Basically they are the darkest and lightest tone of your hair, the ring around your iris, the lightest and darkest colour in your eyes, the colour of your veins and your flushed skin. There is also a nebulous one about a white variant that flatters your skin tone, but that is hard to nail down. I think one of the reason darker complexioned people avoid brown is that that tone really doesn't show up for them like it does for Caucasians.

In your case you likely want to look at that dark tone in your hair and the ring around your eye and I suspect navy will be the tone in your eye.

For me the colours are dark brown, silver grey and navy - I focus my jacket purchases on them.


----------



## johwal (Apr 21, 2010)

As a ginger, you probably look best in earth tones. How about a charcoal brown?


----------



## Flanderian (Apr 30, 2008)

MrMatchstick said:


> Hi all, I am looking into purchasing my first 'proper' suit. As you can no doubt tell from the title, I have red hair. I was wondering if there is any advice you could give as to what to look for/avoid. I am aware that the norm for a business suit is navy or grey, but with my hair and fair skin is there anything that would suit well or look particularly bad? I'm pretty tall with a thin frame so should I also look out for fit and what options are there out there for that? I haven't got a load of money so I am primarily looking at the company 'SuitSupply' (As recommended by a friend) or around the £250 - £300 mark.
> 
> Any advice would be great,
> 
> M.


Earth tones are your friends ! :icon_saint7kg:

Medium or light grey, rather than charcoal.

Blues can be tricky. Stick with softer blues to avoid unwanted contrast, and navy may not work for you.

First suit? Medium grey should be most versatile.

Edit: Some day, when you've fleshed out your wardrobe, get an olive suit. You'll look *SNAZZY!*


----------



## ilikeyourstyle (Apr 24, 2007)

MrMatchstick said:


> I haven't got a load of money so I am primarily looking at the company 'SuitSupply' (As recommended by a friend) or around the £250 - £300 mark.


SuitSupply makes some nice suits, and your thin frame should mean the trim fit pants will fit you well. If it doesn't work out for you, Charles Tyrwhitt suits offer similar value in that same price range.

Blue or grey, it does not matter, but I would strongly suggest your first (and second) suit to be solid/unpatterned.


----------



## Tim Correll (Jul 18, 2005)

johwal said:


> How about a charcoal brown?


They call that dark taupe (which is a mix of charcoal and dark brown or charcoal and medium brown depending on the shade).

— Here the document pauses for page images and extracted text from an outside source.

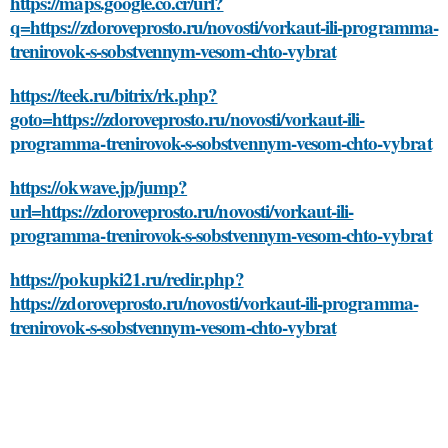
https://maps.google.co.cr/url?
q=https://zdoroveprosto.ru/novosti/vorkaut-ili-programma-
trenirovok-s-sobstvennym-vesom-chto-vybrat
https://teek.ru/bitrix/rk.php?
goto=https://zdoroveprosto.ru/novosti/vorkaut-ili-
programma-trenirovok-s-sobstvennym-vesom-chto-vybrat
https://okwave.jp/jump?
url=https://zdoroveprosto.ru/novosti/vorkaut-ili-
programma-trenirovok-s-sobstvennym-vesom-chto-vybrat
https://pokupki21.ru/redir.php?
https://zdoroveprosto.ru/novosti/vorkaut-ili-programma-
trenirovok-s-sobstvennym-vesom-chto-vybrat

FWIW, what most people think is light brown is actually light taupe (which, depending on the shade, is a mix of beige and light gray or light gray and tan) while what most people think is medium brown is actually light brown.

Also, FWIW, lighter shades of dark brown are actually medium brown while darker shades of dark brown are actually dark brown.

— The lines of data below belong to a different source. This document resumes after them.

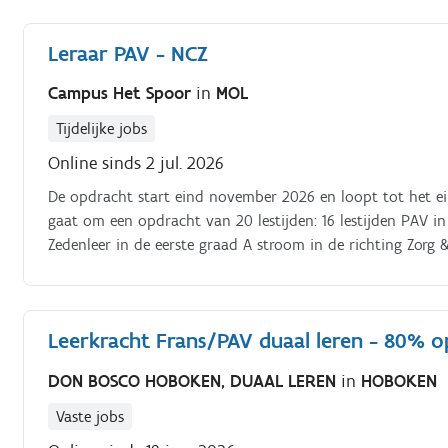
Leraar PAV - NCZ
Campus Het Spoor
in
MOL
Tijdelijke jobs
Online sinds 2 jul. 2026
De opdracht start eind november 2026 en loopt tot het ei
gaat om een opdracht van 20 lestijden: 16 lestijden PAV in 
Zedenleer in de eerste graad A stroom in de richting Zorg 
verschillende onderdelen op, waaronder Nederlands, wiskun
geografische ruimte, artistieke vorming en burgerschap.
Leerkracht Frans/PAV duaal leren - 80% 
DON BOSCO HOBOKEN, DUAAL LEREN
in
HOBOKEN
Vaste jobs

Oh, medium red is actually bright red (primarily known as red) while lighter shades of dark red are actually medium red (primarily known as crimson). Darker shades of dark red are actually dark red (primarily known as burgundy).

Medium brownish red is a mix of crimson and medium brown (not lighter shades of dark brownish red). Darker shades of dark brownish red are dark brownish red (a mix of burgundy and dark brown).

Light brownish red is a mix of bright red and light brown (not medium brownish red). There is also reddish tan (which is a mix of bright red and tan; this is as light as earth toned red gets).

A mix of fuschia (also known as magenta) and light brown is brownish pink (not a mix of fuschia and medium brown; this is as dark as earth toned pink gets). A mix of fuschia and tan is pinkish tan. There are also lighter shades of pinkish tan that are not a mix of fuschia and tan. And, there is pinkish beige (which is mix of beige and light pink; this is as light as earth toned pink gets).


----------



## Flanderian (Apr 30, 2008)

Audi S5 TC said:


> They call that dark taupe (which is a mix of charcoal and dark brown or charcoal and medium brown depending on the shade).
> 
> FWIW, what most people think is light brown is actually light taupe (which, depending on the shade, is a mix of beige and light gray or light gray and tan) while what most people think is medium brown is actually light brown.
> 
> ...


Without contesting any of your other assertions, Paul Stuart who has often featured it, has always referred to charcoal brown, *as* charcoal brown. But there's no reason you may not be correct concerning the shade's proper name.


----------



## Matt S (Jun 15, 2006)

Traditional names for suit colours don't always match up to what the proper name is.


----------